--- TASK GOAL ---
Print each of the records below, leaving every word as it is.

(Dataset entries)
—————

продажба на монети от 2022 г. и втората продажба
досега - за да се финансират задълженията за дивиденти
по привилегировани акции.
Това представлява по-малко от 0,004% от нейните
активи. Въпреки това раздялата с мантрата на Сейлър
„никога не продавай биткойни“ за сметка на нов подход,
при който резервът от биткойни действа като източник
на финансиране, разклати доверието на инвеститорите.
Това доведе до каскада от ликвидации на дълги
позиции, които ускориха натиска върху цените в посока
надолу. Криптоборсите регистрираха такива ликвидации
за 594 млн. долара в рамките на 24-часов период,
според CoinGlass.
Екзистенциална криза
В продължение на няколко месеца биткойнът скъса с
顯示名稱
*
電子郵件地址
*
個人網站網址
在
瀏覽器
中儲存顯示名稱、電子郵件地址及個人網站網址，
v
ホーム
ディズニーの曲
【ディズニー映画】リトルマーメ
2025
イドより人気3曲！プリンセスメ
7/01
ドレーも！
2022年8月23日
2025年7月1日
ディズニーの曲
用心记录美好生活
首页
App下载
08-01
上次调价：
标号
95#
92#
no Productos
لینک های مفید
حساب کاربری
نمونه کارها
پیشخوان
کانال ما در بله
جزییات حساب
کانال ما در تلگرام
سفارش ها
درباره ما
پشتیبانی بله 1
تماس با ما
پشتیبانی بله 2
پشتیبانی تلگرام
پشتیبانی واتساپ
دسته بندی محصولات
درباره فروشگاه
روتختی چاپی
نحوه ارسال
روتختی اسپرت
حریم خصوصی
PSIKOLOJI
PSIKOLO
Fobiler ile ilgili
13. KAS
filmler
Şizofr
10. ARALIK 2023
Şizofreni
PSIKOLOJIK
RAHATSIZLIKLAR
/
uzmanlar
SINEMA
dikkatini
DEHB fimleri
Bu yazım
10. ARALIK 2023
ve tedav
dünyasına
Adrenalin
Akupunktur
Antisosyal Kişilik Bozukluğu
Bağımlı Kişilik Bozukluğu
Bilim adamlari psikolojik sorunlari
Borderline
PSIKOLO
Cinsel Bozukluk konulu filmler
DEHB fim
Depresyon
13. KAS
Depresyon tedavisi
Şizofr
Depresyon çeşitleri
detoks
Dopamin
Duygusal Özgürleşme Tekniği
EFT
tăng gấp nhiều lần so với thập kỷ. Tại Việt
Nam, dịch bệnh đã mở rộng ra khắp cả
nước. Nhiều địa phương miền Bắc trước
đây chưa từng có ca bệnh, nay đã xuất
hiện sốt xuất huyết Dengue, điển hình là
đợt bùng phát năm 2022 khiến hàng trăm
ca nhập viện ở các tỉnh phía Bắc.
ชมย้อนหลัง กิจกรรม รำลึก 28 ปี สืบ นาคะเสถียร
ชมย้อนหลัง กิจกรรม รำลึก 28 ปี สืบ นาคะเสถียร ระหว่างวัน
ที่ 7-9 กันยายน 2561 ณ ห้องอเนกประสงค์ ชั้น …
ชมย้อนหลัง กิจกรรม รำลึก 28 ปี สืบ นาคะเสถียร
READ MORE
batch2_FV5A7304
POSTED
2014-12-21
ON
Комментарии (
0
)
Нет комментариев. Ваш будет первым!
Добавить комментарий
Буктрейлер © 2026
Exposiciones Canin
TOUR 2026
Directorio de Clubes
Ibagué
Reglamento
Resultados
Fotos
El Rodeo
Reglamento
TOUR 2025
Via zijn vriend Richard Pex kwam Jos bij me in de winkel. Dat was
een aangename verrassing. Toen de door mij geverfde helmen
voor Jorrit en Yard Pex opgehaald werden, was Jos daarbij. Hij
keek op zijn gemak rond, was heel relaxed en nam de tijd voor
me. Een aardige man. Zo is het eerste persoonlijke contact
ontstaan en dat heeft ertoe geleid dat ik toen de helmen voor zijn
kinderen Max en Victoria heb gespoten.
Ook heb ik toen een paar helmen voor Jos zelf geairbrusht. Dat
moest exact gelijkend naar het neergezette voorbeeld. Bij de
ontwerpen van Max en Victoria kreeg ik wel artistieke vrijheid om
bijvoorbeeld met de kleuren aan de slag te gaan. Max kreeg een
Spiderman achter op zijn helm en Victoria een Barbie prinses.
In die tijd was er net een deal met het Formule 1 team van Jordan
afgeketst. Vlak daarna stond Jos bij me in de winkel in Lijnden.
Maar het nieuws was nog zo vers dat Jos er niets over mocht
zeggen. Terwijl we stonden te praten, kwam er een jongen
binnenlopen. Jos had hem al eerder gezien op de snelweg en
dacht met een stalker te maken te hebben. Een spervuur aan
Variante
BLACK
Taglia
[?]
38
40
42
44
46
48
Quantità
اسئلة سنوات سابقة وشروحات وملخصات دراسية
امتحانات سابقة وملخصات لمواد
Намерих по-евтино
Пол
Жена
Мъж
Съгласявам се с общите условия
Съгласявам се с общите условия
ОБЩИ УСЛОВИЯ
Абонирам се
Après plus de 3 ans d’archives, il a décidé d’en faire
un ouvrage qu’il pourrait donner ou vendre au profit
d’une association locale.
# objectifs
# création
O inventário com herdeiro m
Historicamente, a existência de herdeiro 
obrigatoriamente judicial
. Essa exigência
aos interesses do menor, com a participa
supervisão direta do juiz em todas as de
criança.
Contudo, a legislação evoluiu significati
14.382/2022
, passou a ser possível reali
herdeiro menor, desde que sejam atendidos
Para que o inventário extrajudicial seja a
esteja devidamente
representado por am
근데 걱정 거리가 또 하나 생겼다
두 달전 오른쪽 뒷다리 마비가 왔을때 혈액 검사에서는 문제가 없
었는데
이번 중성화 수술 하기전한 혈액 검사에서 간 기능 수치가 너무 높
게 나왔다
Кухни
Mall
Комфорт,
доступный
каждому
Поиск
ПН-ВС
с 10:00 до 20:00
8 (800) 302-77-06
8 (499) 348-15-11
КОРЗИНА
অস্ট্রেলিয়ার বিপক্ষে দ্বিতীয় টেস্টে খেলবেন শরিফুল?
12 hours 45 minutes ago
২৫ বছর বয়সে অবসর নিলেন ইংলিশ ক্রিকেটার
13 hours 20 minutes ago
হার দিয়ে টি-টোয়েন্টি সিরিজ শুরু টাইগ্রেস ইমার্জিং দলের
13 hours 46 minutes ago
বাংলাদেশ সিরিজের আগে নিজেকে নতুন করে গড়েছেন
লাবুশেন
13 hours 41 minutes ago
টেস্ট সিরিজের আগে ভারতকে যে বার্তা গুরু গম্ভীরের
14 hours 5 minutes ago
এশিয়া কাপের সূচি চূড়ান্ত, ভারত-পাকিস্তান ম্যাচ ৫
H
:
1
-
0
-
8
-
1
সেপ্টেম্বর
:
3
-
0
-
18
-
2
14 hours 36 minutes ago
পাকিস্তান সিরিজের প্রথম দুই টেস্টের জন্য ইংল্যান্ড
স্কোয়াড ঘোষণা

—————

--- EXPECTED ANSWER ---
продажба на монети от 2022 г. и втората продажба
досега - за да се финансират задълженията за дивиденти
по привилегировани акции.
Това представлява по-малко от 0,004% от нейните
активи. Въпреки това раздялата с мантрата на Сейлър
„никога не продавай биткойни“ за сметка на нов подход,
при който резервът от биткойни действа като източник
на финансиране, разклати доверието на инвеститорите.
Това доведе до каскада от ликвидации на дълги
позиции, които ускориха натиска върху цените в посока
надолу. Криптоборсите регистрираха такива ликвидации
за 594 млн. долара в рамките на 24-часов период,
според CoinGlass.
Екзистенциална криза
В продължение на няколко месеца биткойнът скъса с
顯示名稱
*
電子郵件地址
*
個人網站網址
在
瀏覽器
中儲存顯示名稱、電子郵件地址及個人網站網址，
v
ホーム
ディズニーの曲
【ディズニー映画】リトルマーメ
2025
イドより人気3曲！プリンセスメ
7/01
ドレーも！
2022年8月23日
2025年7月1日
ディズニーの曲
用心记录美好生活
首页
App下载
08-01
上次调价：
标号
95#
92#
no Productos
لینک های مفید
حساب کاربری
نمونه کارها
پیشخوان
کانال ما در بله
جزییات حساب
کانال ما در تلگرام
سفارش ها
درباره ما
پشتیبانی بله 1
تماس با ما
پشتیبانی بله 2
پشتیبانی تلگرام
پشتیبانی واتساپ
دسته بندی محصولات
درباره فروشگاه
روتختی چاپی
نحوه ارسال
روتختی اسپرت
حریم خصوصی
PSIKOLOJI
PSIKOLO
Fobiler ile ilgili
13. KAS
filmler
Şizofr
10. ARALIK 2023
Şizofreni
PSIKOLOJIK
RAHATSIZLIKLAR
/
uzmanlar
SINEMA
dikkatini
DEHB fimleri
Bu yazım
10. ARALIK 2023
ve tedav
dünyasına
Adrenalin
Akupunktur
Antisosyal Kişilik Bozukluğu
Bağımlı Kişilik Bozukluğu
Bilim adamlari psikolojik sorunlari
Borderline
PSIKOLO
Cinsel Bozukluk konulu filmler
DEHB fim
Depresyon
13. KAS
Depresyon tedavisi
Şizofr
Depresyon çeşitleri
detoks
Dopamin
Duygusal Özgürleşme Tekniği
EFT
tăng gấp nhiều lần so với thập kỷ. Tại Việt
Nam, dịch bệnh đã mở rộng ra khắp cả
nước. Nhiều địa phương miền Bắc trước
đây chưa từng có ca bệnh, nay đã xuất
hiện sốt xuất huyết Dengue, điển hình là
đợt bùng phát năm 2022 khiến hàng trăm
ca nhập viện ở các tỉnh phía Bắc.
ชมย้อนหลัง กิจกรรม รำลึก 28 ปี สืบ นาคะเสถียร
ชมย้อนหลัง กิจกรรม รำลึก 28 ปี สืบ นาคะเสถียร ระหว่างวัน
ที่ 7-9 กันยายน 2561 ณ ห้องอเนกประสงค์ ชั้น …
ชมย้อนหลัง กิจกรรม รำลึก 28 ปี สืบ นาคะเสถียร
READ MORE
batch2_FV5A7304
POSTED
2014-12-21
ON
Комментарии (
0
)
Нет комментариев. Ваш будет первым!
Добавить комментарий
Буктрейлер © 2026
Exposiciones Canin
TOUR 2026
Directorio de Clubes
Ibagué
Reglamento
Resultados
Fotos
El Rodeo
Reglamento
TOUR 2025
Via zijn vriend Richard Pex kwam Jos bij me in de winkel. Dat was
een aangename verrassing. Toen de door mij geverfde helmen
voor Jorrit en Yard Pex opgehaald werden, was Jos daarbij. Hij
keek op zijn gemak rond, was heel relaxed en nam de tijd voor
me. Een aardige man. Zo is het eerste persoonlijke contact
ontstaan en dat heeft ertoe geleid dat ik toen de helmen voor zijn
kinderen Max en Victoria heb gespoten.
Ook heb ik toen een paar helmen voor Jos zelf geairbrusht. Dat
moest exact gelijkend naar het neergezette voorbeeld. Bij de
ontwerpen van Max en Victoria kreeg ik wel artistieke vrijheid om
bijvoorbeeld met de kleuren aan de slag te gaan. Max kreeg een
Spiderman achter op zijn helm en Victoria een Barbie prinses.
In die tijd was er net een deal met het Formule 1 team van Jordan
afgeketst. Vlak daarna stond Jos bij me in de winkel in Lijnden.
Maar het nieuws was nog zo vers dat Jos er niets over mocht
zeggen. Terwijl we stonden te praten, kwam er een jongen
binnenlopen. Jos had hem al eerder gezien op de snelweg en
dacht met een stalker te maken te hebben. Een spervuur aan
Variante
BLACK
Taglia
[?]
38
40
42
44
46
48
Quantità
اسئلة سنوات سابقة وشروحات وملخصات دراسية
امتحانات سابقة وملخصات لمواد
Намерих по-евтино
Пол
Жена
Мъж
Съгласявам се с общите условия
Съгласявам се с общите условия
ОБЩИ УСЛОВИЯ
Абонирам се
Après plus de 3 ans d’archives, il a décidé d’en faire
un ouvrage qu’il pourrait donner ou vendre au profit
d’une association locale.
# objectifs
# création
O inventário com herdeiro m
Historicamente, a existência de herdeiro 
obrigatoriamente judicial
. Essa exigência
aos interesses do menor, com a participa
supervisão direta do juiz em todas as de
criança.
Contudo, a legislação evoluiu significati
14.382/2022
, passou a ser possível reali
herdeiro menor, desde que sejam atendidos
Para que o inventário extrajudicial seja a
esteja devidamente
representado por am
근데 걱정 거리가 또 하나 생겼다
두 달전 오른쪽 뒷다리 마비가 왔을때 혈액 검사에서는 문제가 없
었는데
이번 중성화 수술 하기전한 혈액 검사에서 간 기능 수치가 너무 높
게 나왔다
Кухни
Mall
Комфорт,
доступный
каждому
Поиск
ПН-ВС
с 10:00 до 20:00
8 (800) 302-77-06
8 (499) 348-15-11
КОРЗИНА
অস্ট্রেলিয়ার বিপক্ষে দ্বিতীয় টেস্টে খেলবেন শরিফুল?
12 hours 45 minutes ago
২৫ বছর বয়সে অবসর নিলেন ইংলিশ ক্রিকেটার
13 hours 20 minutes ago
হার দিয়ে টি-টোয়েন্টি সিরিজ শুরু টাইগ্রেস ইমার্জিং দলের
13 hours 46 minutes ago
বাংলাদেশ সিরিজের আগে নিজেকে নতুন করে গড়েছেন
লাবুশেন
13 hours 41 minutes ago
টেস্ট সিরিজের আগে ভারতকে যে বার্তা গুরু গম্ভীরের
14 hours 5 minutes ago
এশিয়া কাপের সূচি চূড়ান্ত, ভারত-পাকিস্তান ম্যাচ ৫
H
:
1
-
0
-
8
-
1
সেপ্টেম্বর
:
3
-
0
-
18
-
2
14 hours 36 minutes ago
পাকিস্তান সিরিজের প্রথম দুই টেস্টের জন্য ইংল্যান্ড
স্কোয়াড ঘোষণা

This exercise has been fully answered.